▶ _TASK STATEMENT_
The output must match the lines from the first line of the listing below through the line holding "HitMag (405, 2558)" exactly and must contain no pictures.

▶ _RECORDS SHOWN_
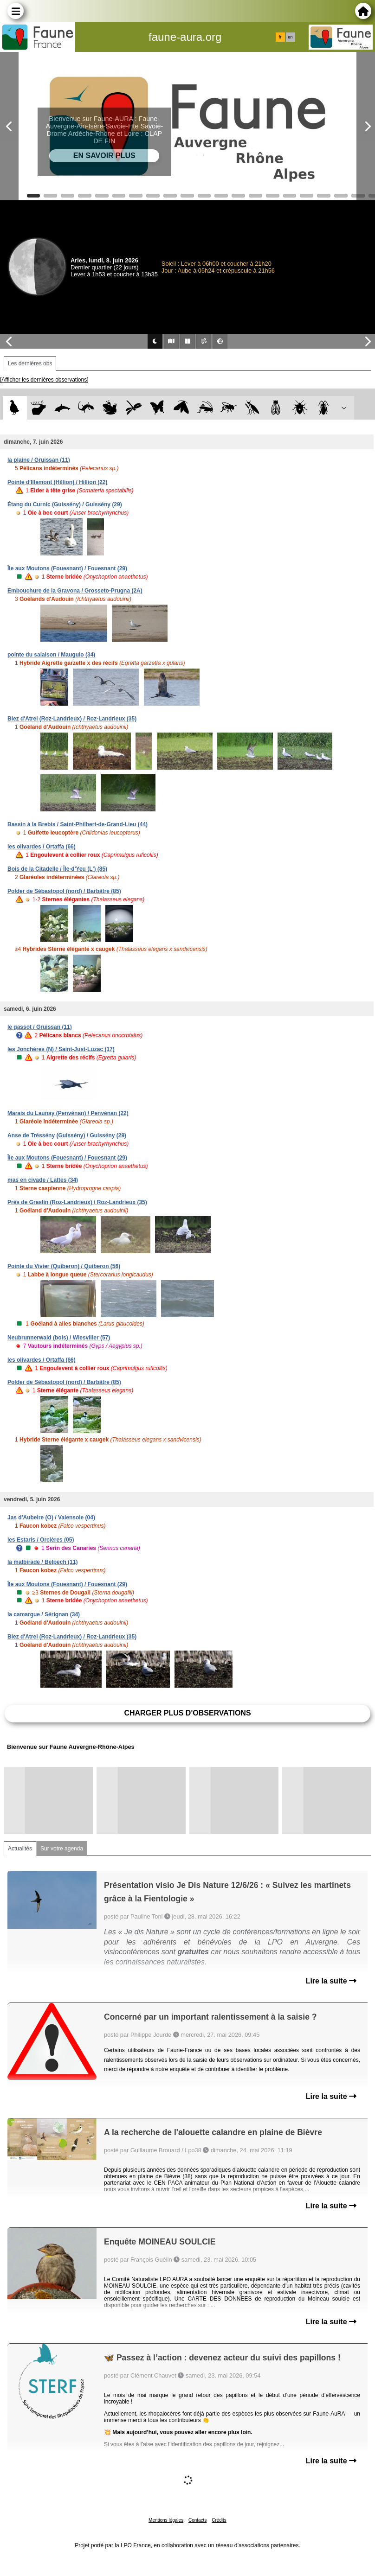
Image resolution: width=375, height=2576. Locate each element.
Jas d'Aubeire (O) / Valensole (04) (51, 1517)
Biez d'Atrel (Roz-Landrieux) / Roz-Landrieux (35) (71, 718)
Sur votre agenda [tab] (61, 1848)
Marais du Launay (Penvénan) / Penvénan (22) (68, 1113)
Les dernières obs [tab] (30, 363)
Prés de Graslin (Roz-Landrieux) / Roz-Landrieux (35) (77, 1202)
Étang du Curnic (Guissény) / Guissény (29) (64, 504)
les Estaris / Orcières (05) (40, 1540)
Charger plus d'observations (187, 1713)
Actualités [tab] (20, 1848)
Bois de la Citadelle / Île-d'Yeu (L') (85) (57, 869)
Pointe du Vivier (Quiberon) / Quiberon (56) (63, 1266)
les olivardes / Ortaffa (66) (41, 846)
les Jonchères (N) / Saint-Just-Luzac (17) (61, 1049)
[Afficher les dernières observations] (44, 379)
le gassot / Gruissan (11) (39, 1027)
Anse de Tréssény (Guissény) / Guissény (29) (66, 1135)
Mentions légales (166, 2520)
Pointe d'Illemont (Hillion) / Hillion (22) (57, 482)
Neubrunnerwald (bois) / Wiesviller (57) (58, 1337)
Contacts (197, 2520)
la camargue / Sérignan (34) (43, 1614)
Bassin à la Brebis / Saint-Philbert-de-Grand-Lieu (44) (77, 824)
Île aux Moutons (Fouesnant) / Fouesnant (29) (67, 568)
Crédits (219, 2520)
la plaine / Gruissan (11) (38, 460)
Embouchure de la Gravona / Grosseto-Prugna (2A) (74, 590)
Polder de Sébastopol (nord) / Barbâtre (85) (64, 891)
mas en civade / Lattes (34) (42, 1180)
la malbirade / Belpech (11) (42, 1562)
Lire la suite (331, 1981)
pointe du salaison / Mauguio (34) (51, 654)
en (290, 37)
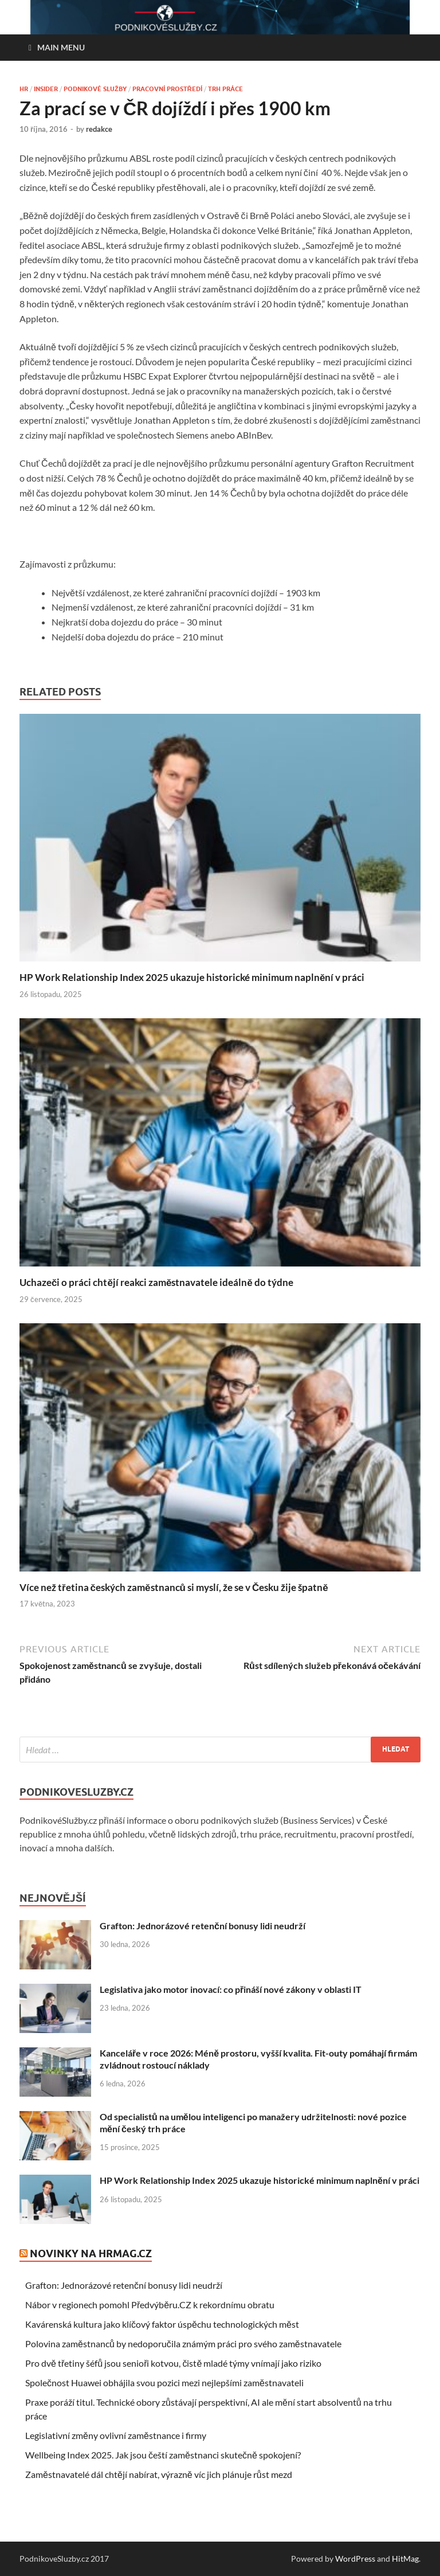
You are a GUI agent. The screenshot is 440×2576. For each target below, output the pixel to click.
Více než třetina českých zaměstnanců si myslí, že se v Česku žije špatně (173, 1587)
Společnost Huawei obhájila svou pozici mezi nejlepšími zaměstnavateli (164, 2382)
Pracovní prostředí (167, 89)
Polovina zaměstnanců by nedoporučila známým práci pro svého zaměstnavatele (183, 2343)
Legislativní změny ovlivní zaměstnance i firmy (115, 2435)
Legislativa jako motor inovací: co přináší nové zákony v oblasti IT (231, 1989)
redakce (99, 129)
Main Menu (61, 47)
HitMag (405, 2558)
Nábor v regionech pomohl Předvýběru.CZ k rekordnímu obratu (149, 2304)
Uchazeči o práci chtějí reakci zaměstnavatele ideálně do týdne (156, 1282)
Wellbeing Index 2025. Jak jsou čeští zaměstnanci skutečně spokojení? (163, 2454)
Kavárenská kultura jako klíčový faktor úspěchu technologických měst (162, 2324)
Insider (46, 89)
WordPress (355, 2558)
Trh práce (225, 89)
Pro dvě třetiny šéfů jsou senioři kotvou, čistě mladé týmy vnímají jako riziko (173, 2363)
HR (23, 89)
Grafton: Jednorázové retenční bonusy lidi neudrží (202, 1925)
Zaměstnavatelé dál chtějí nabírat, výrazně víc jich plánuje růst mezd (158, 2474)
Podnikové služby (95, 89)
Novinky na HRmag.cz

▶ _ANSWER TO THE PROBLEM_
Image resolution: width=375, height=2576. Locate each element.
Jas d'Aubeire (O) / Valensole (04) (51, 1517)
Biez d'Atrel (Roz-Landrieux) / Roz-Landrieux (35) (71, 718)
Sur votre agenda [tab] (61, 1848)
Marais du Launay (Penvénan) / Penvénan (22) (68, 1113)
Les dernières obs [tab] (30, 363)
Prés de Graslin (Roz-Landrieux) / Roz-Landrieux (35) (77, 1202)
Étang du Curnic (Guissény) / Guissény (29) (64, 504)
les Estaris / Orcières (05) (40, 1540)
Charger plus d'observations (187, 1713)
Actualités [tab] (20, 1848)
Bois de la Citadelle / Île-d'Yeu (L') (85) (57, 869)
Pointe du Vivier (Quiberon) / Quiberon (56) (63, 1266)
les olivardes / Ortaffa (66) (41, 846)
les Jonchères (N) / Saint-Just-Luzac (17) (61, 1049)
[Afficher les dernières observations] (44, 379)
le gassot / Gruissan (11) (39, 1027)
Anse de Tréssény (Guissény) / Guissény (29) (66, 1135)
Mentions légales (166, 2520)
Pointe d'Illemont (Hillion) / Hillion (22) (57, 482)
Neubrunnerwald (bois) / Wiesviller (57) (58, 1337)
Contacts (197, 2520)
la camargue / Sérignan (34) (43, 1614)
Bassin à la Brebis / Saint-Philbert-de-Grand-Lieu (44) (77, 824)
Île aux Moutons (Fouesnant) / Fouesnant (29) (67, 568)
Crédits (219, 2520)
la plaine / Gruissan (11) (38, 460)
Embouchure de la Gravona / Grosseto-Prugna (2A) (74, 590)
Polder de Sébastopol (nord) / Barbâtre (85) (64, 891)
mas en civade / Lattes (34) (42, 1180)
la malbirade / Belpech (11) (42, 1562)
Lire la suite (331, 1981)
pointe du salaison / Mauguio (34) (51, 654)
en (290, 37)
You are a GUI agent. The screenshot is 440×2576. For each target below, output the pixel to click.
Více než třetina českých zaměstnanců si myslí, že se v Česku žije špatně (173, 1587)
Společnost Huawei obhájila svou pozici mezi nejlepšími zaměstnavateli (164, 2382)
Pracovní prostředí (167, 89)
Polovina zaměstnanců by nedoporučila známým práci pro svého zaměstnavatele (183, 2343)
Legislativní změny ovlivní zaměstnance i firmy (115, 2435)
Legislativa jako motor inovací: co přináší nové zákony v oblasti IT (231, 1989)
redakce (99, 129)
Main Menu (61, 47)
HitMag (405, 2558)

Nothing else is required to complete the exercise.